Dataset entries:
BEGIN

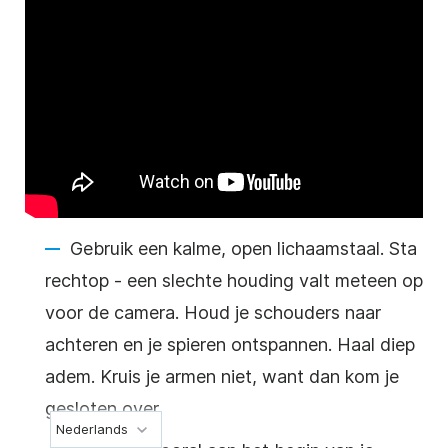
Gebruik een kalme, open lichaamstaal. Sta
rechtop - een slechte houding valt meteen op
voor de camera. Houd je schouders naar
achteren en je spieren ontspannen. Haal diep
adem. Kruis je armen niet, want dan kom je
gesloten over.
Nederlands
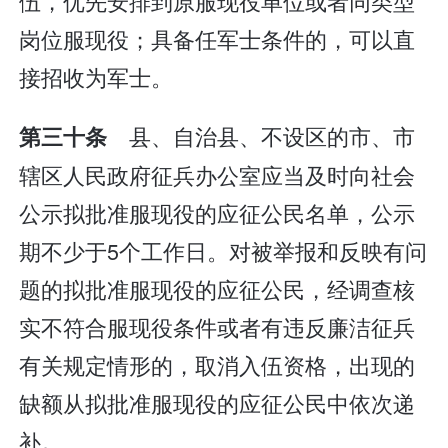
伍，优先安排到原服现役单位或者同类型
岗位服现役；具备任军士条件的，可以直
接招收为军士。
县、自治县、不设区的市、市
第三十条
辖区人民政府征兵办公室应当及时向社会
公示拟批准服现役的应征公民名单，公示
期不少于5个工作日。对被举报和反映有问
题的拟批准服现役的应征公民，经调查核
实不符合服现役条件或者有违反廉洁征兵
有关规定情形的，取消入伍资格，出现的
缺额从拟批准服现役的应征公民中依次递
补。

END

> _Exercise_
Only the lines from the one with "gesloten over." through the final line of the data should be written out, exactly and including both ends. Skip the pictures.

> _Solution to this problem_
gesloten over.
Nederlands
伍，优先安排到原服现役单位或者同类型
岗位服现役；具备任军士条件的，可以直
接招收为军士。
县、自治县、不设区的市、市
第三十条
辖区人民政府征兵办公室应当及时向社会
公示拟批准服现役的应征公民名单，公示
期不少于5个工作日。对被举报和反映有问
题的拟批准服现役的应征公民，经调查核
实不符合服现役条件或者有违反廉洁征兵
有关规定情形的，取消入伍资格，出现的
缺额从拟批准服现役的应征公民中依次递
补。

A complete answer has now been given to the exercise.